Monday, November 25, 2013

The Widow From Chicago

The Early Edward G. Robinson

By Ed Garea

The Widow From Chicago (WB, 1930) – Director: Edward Cline. Writer: Earl Baldwin (story & s/p). Cast: Alice White, Edward G. Robinson, Neil Hamilton, Frank McHugh, Lee Shumway, Brooks Benedict, & E.H. Calvert. B&W, 64 minutes.

One of the really neat things about TCM is getting to see an actor or a director’s first films, for we can see how far they’ve come – or fallen, as the case may be – since their debuts. And when it’s a superstar like Edward G. Robinson, our enjoyment is even more enhanced.



While The Widow From Chicago wasn’t Eddie G.’s first film, it was his first film for Warner Brothers.
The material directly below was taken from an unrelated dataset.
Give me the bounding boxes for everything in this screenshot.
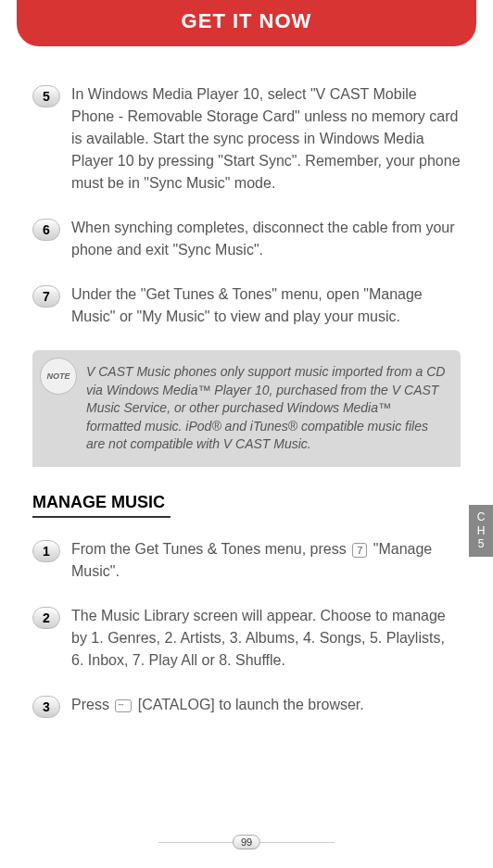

Robinson was an entrenched Broadway star, having walked the boards there for 15 years. While on Broadway, he took the time to test the waters in the silent films of the day, appearing in Arms and the Woman (1916) and The Bright Shawl (1923). Both his appearances were in small, supporting roles and did nothing to shake his conviction that Broadway was where his fortunes lay. In 1929, he starred in The Kibitzer, a play he wrote with Jo Swerling. It ran for 120 performances, closing in June of 1929. While in The Kibitzer, Robinson took the train to Astoria, Queens, appearing in Paramount’s The Hole in the Wall for director Robert Florey. Playing a gangster simply called “The Fox,” he was second-billed behind the star, Claudette Colbert. The film itself no great shakes, a drama in the Tod Browning-Lon Chaney vein and one of those early Paramount prehistoric talkies.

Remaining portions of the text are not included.